The output must match the entries below exactly, with pictures removed.

* * *

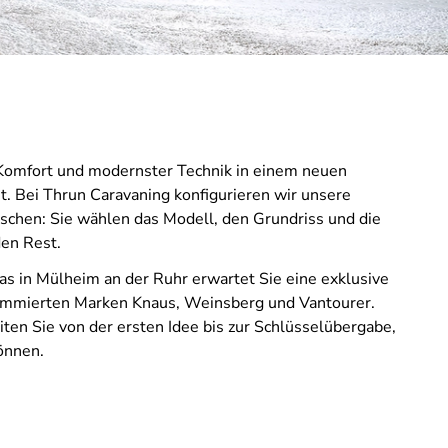
 Komfort und modernster Technik in einem neuen
t. Bei Thrun Caravaning konfigurieren wir unsere
schen: Sie wählen das Modell, den Grundriss und die
en Rest.
s in Mülheim an der Ruhr erwartet Sie eine exklusive
ommierten Marken Knaus, Weinsberg und Vantourer.
ten Sie von der ersten Idee bis zur Schlüsselübergabe,
önnen.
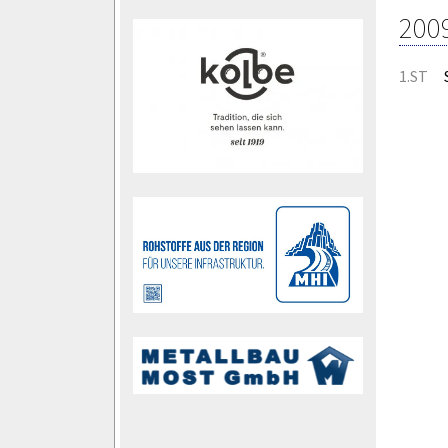
200
1.ST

* * *

[PROBLEM SOLUTION]:
 Komfort und modernster Technik in einem neuen
t. Bei Thrun Caravaning konfigurieren wir unsere
schen: Sie wählen das Modell, den Grundriss und die
en Rest.
s in Mülheim an der Ruhr erwartet Sie eine exklusive
ommierten Marken Knaus, Weinsberg und Vantourer.
ten Sie von der ersten Idee bis zur Schlüsselübergabe,
önnen.
200
1.ST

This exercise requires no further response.